Никита задрал голову вверх, как будто там мог пролететь простой и хороший удод. Но вместо удода под серо-голубым с подтеками потолком станции метро «Охотный ряд» увидел… железную руку судьбы.
Рука напоминала одновременно растопыренную пятерню и перочинный нож с (пятью) выдвинутыми на манер пальцев лезвиями. Тут были: ножницы, открывалка для бутылок, штопор, отвертка, и, естественно, нож.
Никита сразу понял, что рука судьбы сегодня к нему в высшей степени благосклонна, что он будет спать с Мерой, что Мера знает об этом и, более того, ей это по душе.
Рука судьбы ножницами пресекла нить добродетели (если таковая наличествовала) Меры, поставила Меру и Никиту, как мотыльков, на встречные курсы. Сама же уподобилась той самой свече, в пламени которой мотылькам предстояло сгореть.

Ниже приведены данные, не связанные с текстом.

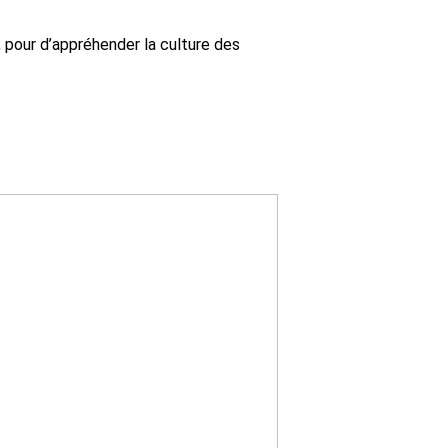
 pour d’appréhender la culture des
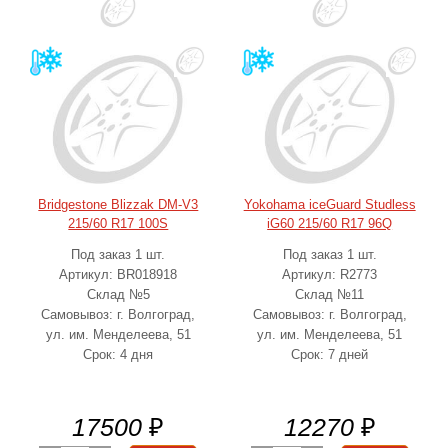
Bridgestone Blizzak DM-V3
Yokohama iceGuard Studless
215/60 R17 100S
iG60 215/60 R17 96Q
Под заказ 1 шт.
Под заказ 1 шт.
Артикул: BR018918
Артикул: R2773
Склад №5
Склад №11
Самовывоз: г. Волгоград,
Самовывоз: г. Волгоград,
ул. им. Менделеева, 51
ул. им. Менделеева, 51
Срок: 4 дня
Срок: 7 дней
17500
₽
12270
₽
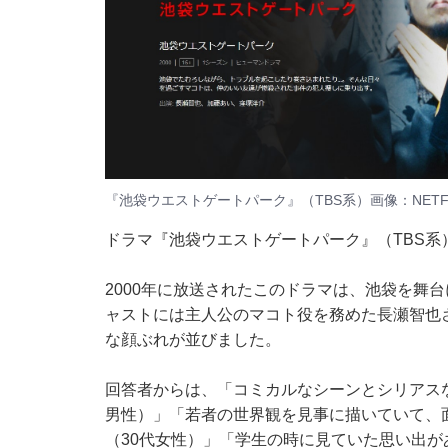
『池袋ウエストゲートパーク』（TBS系）画像：
NETF
ドラマ『池袋ウエストゲートパーク』（TBS系
2000年に放送されたこのドラマは、池袋を舞
ャストには主人公のマコト役を務めた長瀬智也
な顔ぶれが並びました。
回答者からは、「コミカルなシーンとシリアス
男性）」「若者の世界観を見事に描いていて、
（30代女性）」「学生の時に見ていた思い出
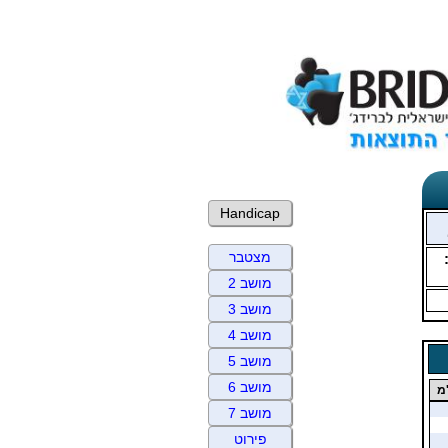
Handicap
מצטבר
מושב 2
מושב 3
מושב 4
מושב 5
מושב 6
מ
מושב 7
פירוט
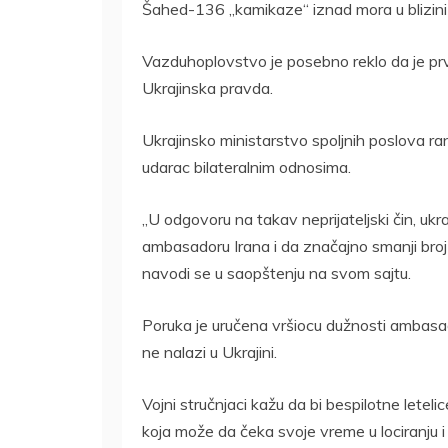
Šahed-136 „kamikaze“ iznad mora u blizini
Vazduhoplovstvo je posebno reklo da je prvi 
Ukrajinska pravda.
Ukrajinsko ministarstvo spoljnih poslova ra
udarac bilateralnim odnosima.
„U odgovoru na takav neprijateljski čin, ukr
ambasadoru Irana i da značajno smanji broj
navodi se u saopštenju na svom sajtu.
Poruka je uručena vršiocu dužnosti ambasa
ne nalazi u Ukrajini.
Vojni stručnjaci kažu da bi bespilotne letelice
koja može da čeka svoje vreme u lociranju i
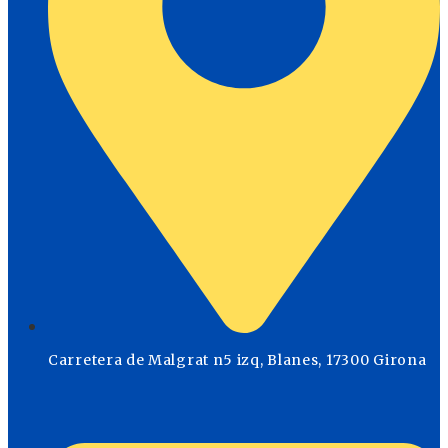
Carretera de Malgrat n5 izq, Blanes, 17300 Girona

Отвертке, по всей видимости, должен был уподобиться член Никиты. О штопоре и открывалке можно было не говорить. Какая близость без выпивки? Ну а лезвием было несовершенство мира. Никита уже ощущал, как оно (в который раз?) вонзается ему в сердце.
И еще Никита подумал, что если это та самая железная рука, о которой мечтает Россия, то такая рука (теоретически) может вытянуть ее из небытия.
Чтобы отправить в еще большее — абсолютное — небытие.
«Ну, — спросила Мера, — куда ты намерен меня пригласить?»
«К брату, — без колебаний ответил Никита. — Он живет один. Только заедем к нему на работу, возьмем ключи от квартиры. Здесь недалеко».
«У него там есть соленые грибы?» — спросила Мера.
«Соленые грибы? — растерялся Никита. Он не знал, есть ли у Саввы соленые грибы. — Если нет, мы купим, — пообещал он. — У него есть водяной матрас».